━━━━━ Data records
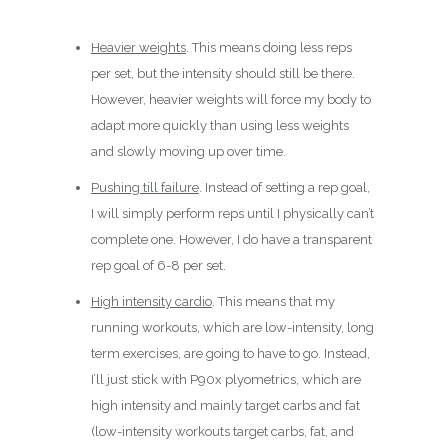
Heavier weights
. This means doing less reps
per set, but the intensity should still be there.
However, heavier weights will force my body to
adapt more quickly than using less weights
and slowly moving up over time.
Pushing till failure
. Instead of setting a rep goal,
I will simply perform reps until I physically can’t
complete one. However, I do have a transparent
rep goal of 6-8 per set.
High intensity cardio
. This means that my
running workouts, which are low-intensity, long
term exercises, are going to have to go. Instead,
I’ll just stick with P90x plyometrics, which are
high intensity and mainly target carbs and fat
(low-intensity workouts target carbs, fat, and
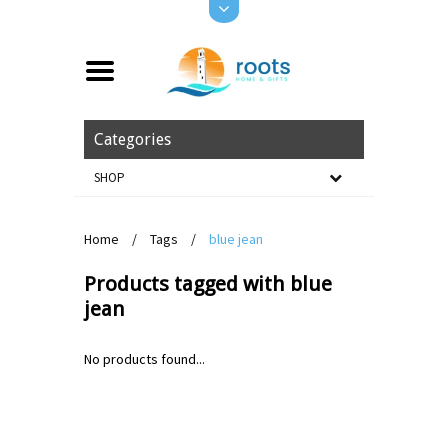
Categories
SHOP
Home
/
Tags
/
blue jean
Products tagged with blue
jean
No products found...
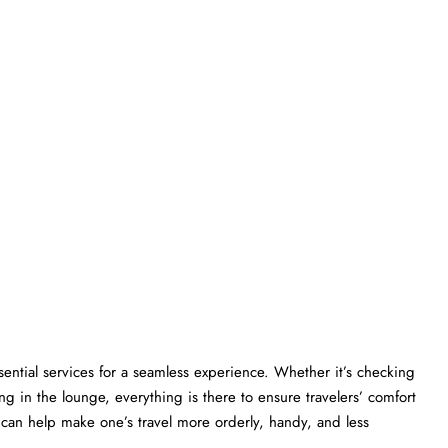
gers essential services for a seamless experience. Whether it’s checking
ng in the lounge, everything is there to ensure travelers’ comfort
lp make one’s travel more orderly, handy, and less ​‍​‌‍​‍‌​‍​‌‍​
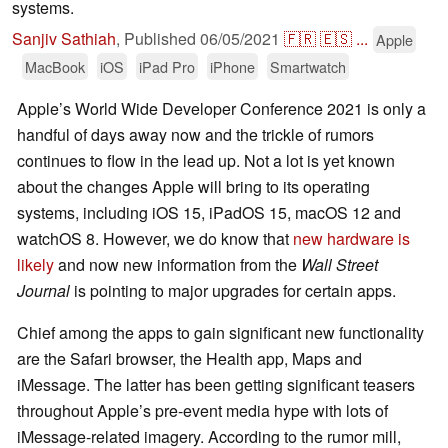
systems.
Sanjiv Sathiah
,
Published
06/05/2021
🇫🇷
🇪🇸
...
Apple
MacBook
iOS
iPad Pro
iPhone
Smartwatch
Apple’s World Wide Developer Conference 2021 is only a
handful of days away now and the trickle of rumors
continues to flow in the lead up. Not a lot is yet known
about the changes Apple will bring to its operating
systems, including iOS 15, iPadOS 15, macOS 12 and
watchOS 8. However, we do know that
new hardware is
likely
and now new information from the
Wall Street
Journal
is pointing to major upgrades for certain apps.
Chief among the apps to gain significant new functionality
are the Safari browser, the Health app, Maps and
iMessage. The latter has been getting significant teasers
throughout Apple’s pre-event media hype with lots of
iMessage-related imagery. According to the rumor mill,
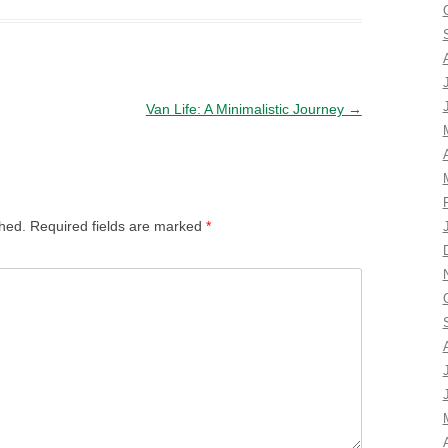
Van Life: A Minimalistic Journey
→
shed.
Required fields are marked
*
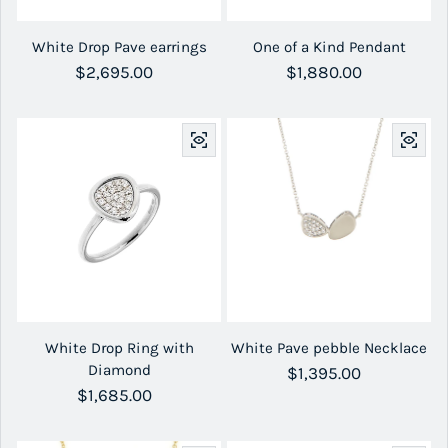
White Drop Pave earrings
One of a Kind Pendant
Regular price
$2,695.00
Regular price
$1,880.00
White Drop Ring with
White Pave pebble Necklace
Diamond
Regular price
$1,395.00
Regular price
$1,685.00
━━━━━━━━━━
What you will do
Copy each line of the records containing the string "iMessage".

Reply to the task
iMessage. The latter has been getting significant teasers
iMessage-related imagery. According to the rumor mill,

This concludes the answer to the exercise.